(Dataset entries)
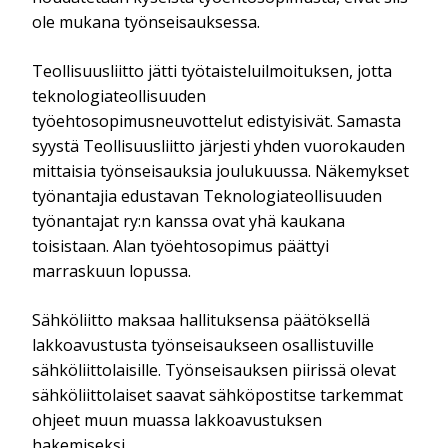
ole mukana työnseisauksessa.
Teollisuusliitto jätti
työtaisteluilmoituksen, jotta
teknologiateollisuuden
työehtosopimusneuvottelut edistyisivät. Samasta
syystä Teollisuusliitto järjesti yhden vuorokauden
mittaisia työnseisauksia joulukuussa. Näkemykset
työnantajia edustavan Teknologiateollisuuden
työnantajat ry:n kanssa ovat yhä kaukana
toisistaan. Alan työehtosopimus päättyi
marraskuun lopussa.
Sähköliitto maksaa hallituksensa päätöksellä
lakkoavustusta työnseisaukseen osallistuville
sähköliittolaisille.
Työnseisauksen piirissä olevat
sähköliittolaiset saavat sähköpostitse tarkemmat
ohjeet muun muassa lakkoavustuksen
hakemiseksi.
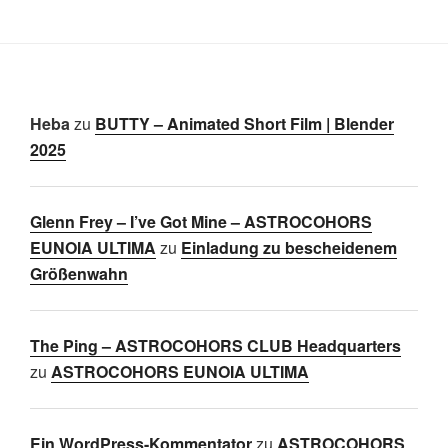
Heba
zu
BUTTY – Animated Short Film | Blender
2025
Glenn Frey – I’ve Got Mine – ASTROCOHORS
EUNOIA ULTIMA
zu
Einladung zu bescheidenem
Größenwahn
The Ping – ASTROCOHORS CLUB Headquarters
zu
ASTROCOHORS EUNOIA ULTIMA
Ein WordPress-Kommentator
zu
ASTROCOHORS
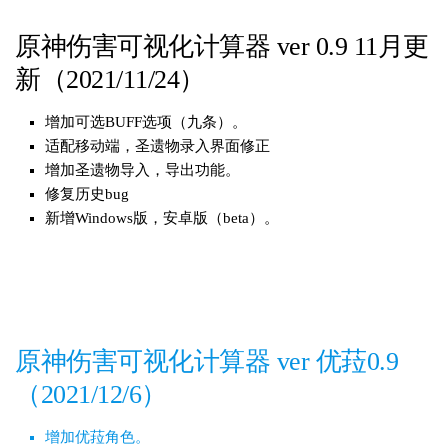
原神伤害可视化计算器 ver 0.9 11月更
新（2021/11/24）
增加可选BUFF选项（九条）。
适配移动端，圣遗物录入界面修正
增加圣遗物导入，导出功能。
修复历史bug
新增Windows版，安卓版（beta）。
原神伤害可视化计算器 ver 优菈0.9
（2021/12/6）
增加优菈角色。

---

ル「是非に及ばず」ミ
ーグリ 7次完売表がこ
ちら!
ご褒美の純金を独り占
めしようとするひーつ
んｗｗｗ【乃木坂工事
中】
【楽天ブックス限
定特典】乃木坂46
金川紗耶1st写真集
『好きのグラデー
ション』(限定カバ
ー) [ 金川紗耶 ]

*EXERCISE INSTRUCTIONS*
For the word "ASTROCOHORS", find all matching lines in the entries above and copy them out.

*YOUR SOLUTION*
Glenn Frey – I’ve Got Mine – ASTROCOHORS
The Ping – ASTROCOHORS CLUB Headquarters
ASTROCOHORS EUNOIA ULTIMA
ASTROCOHORS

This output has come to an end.